◆ **PROBLEM**
Across these entries, how many lines contain the word "цены"? Answer with only the number.

******

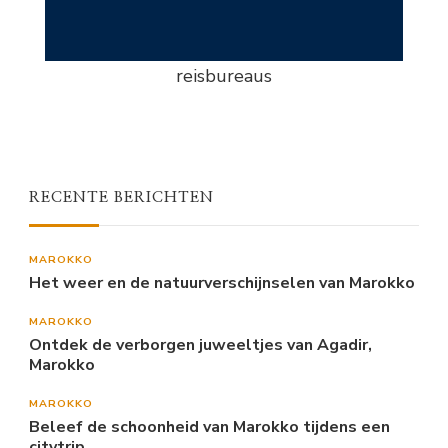
reisbureaus
RECENTE BERICHTEN
MAROKKO
Het weer en de natuurverschijnselen van Marokko
MAROKKO
Ontdek de verborgen juweeltjes van Agadir,
Marokko
MAROKKO
Beleef de schoonheid van Marokko tijdens een
citytrip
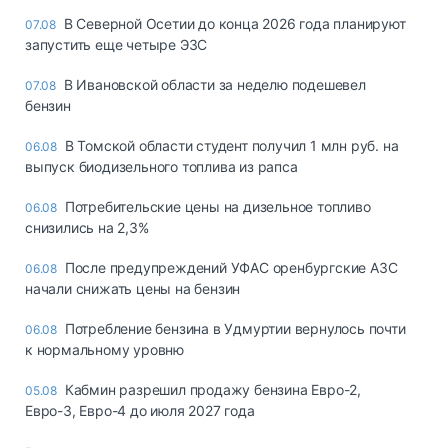
В Северной Осетии до конца 2026 года планируют
07.08
запустить еще четыре ЭЗС
В Ивановской области за неделю подешевел
07.08
бензин
В Томской области студент получил 1 млн руб. на
06.08
выпуск биодизельного топлива из рапса
Потребительские цены на дизельное топливо
06.08
снизились на 2,3%
После предупреждений УФАС оренбургские АЗС
06.08
начали снижать цены на бензин
Потребление бензина в Удмуртии вернулось почти
06.08
к нормальному уровню
Кабмин разрешил продажу бензина Евро-2,
05.08
Евро-3, Евро-4 до июля 2027 года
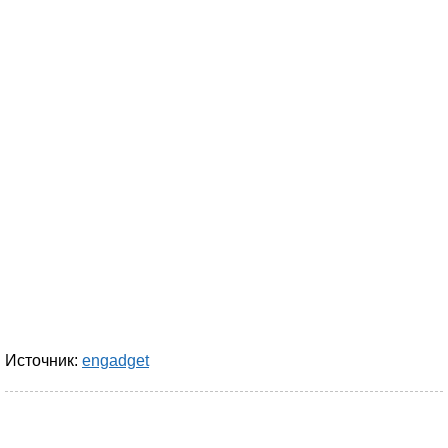
Источник:
engadget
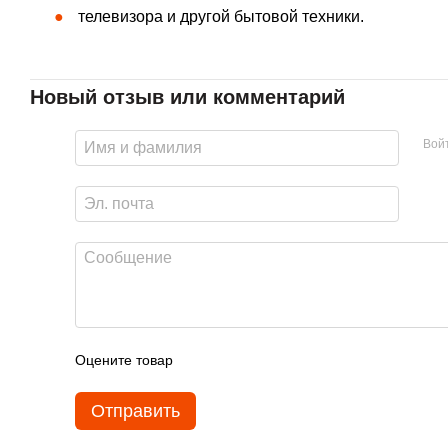
телевизора и другой бытовой техники.
Новый отзыв или комментарий
Вой
Оцените товар
Отправить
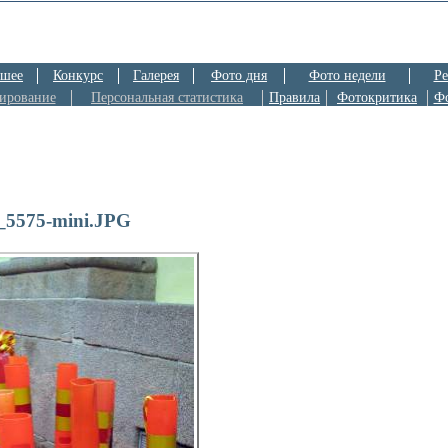
шее
Конкурс
Галерея
Фото дня
Фото недели
Ре
ирование
Персональная статистика
Правила
Фотокритика
Ф
5575-mini.JPG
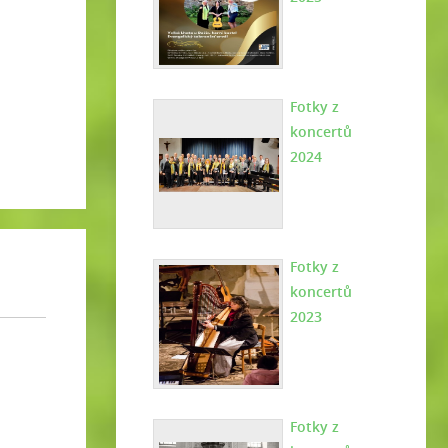
Fotky z
koncertů
2024
Fotky z
koncertů
2023
Fotky z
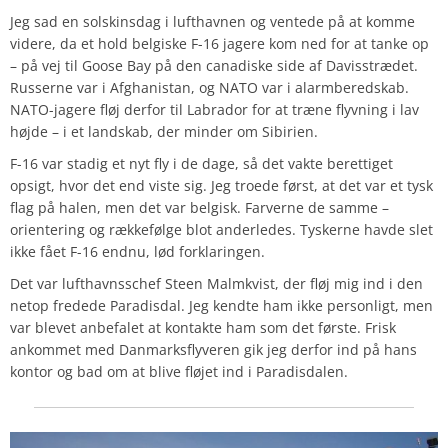
Jeg sad en solskinsdag i lufthavnen og ventede på at komme
videre, da et hold belgiske F-16 jagere kom ned for at tanke op
– på vej til Goose Bay på den canadiske side af Davisstrædet.
Russerne var i Afghanistan, og NATO var i alarmberedskab.
NATO-jagere fløj derfor til Labrador for at træne flyvning i lav
højde – i et landskab, der minder om Sibirien.
F-16 var stadig et nyt fly i de dage, så det vakte berettiget
opsigt, hvor det end viste sig. Jeg troede først, at det var et tysk
flag på halen, men det var belgisk. Farverne de samme –
orientering og rækkefølge blot anderledes. Tyskerne havde slet
ikke fået F-16 endnu, lød forklaringen.
Det var lufthavnsschef Steen Malmkvist, der fløj mig ind i den
netop fredede Paradisdal. Jeg kendte ham ikke personligt, men
var blevet anbefalet at kontakte ham som det første. Frisk
ankommet med Danmarksflyveren gik jeg derfor ind på hans
kontor og bad om at blive fløjet ind i Paradisdalen.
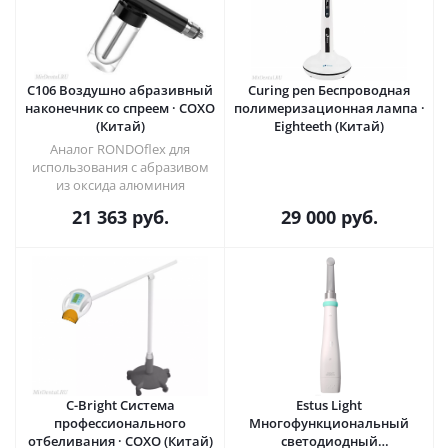
C106 Воздушно абразивный
Curing pen Беспроводная
наконечник со спреем · COXO
полимеризационная лампа ·
(Китай)
Eighteeth (Китай)
Аналог RONDOflex для
использования с абразивом
из оксида алюминия
21 363
руб.
29 000
руб.
C-Bright Система
Estus Light
профессионального
Многофункциональный
отбеливания · COXO (Китай)
светодиодный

******

◆ **REPLY**
2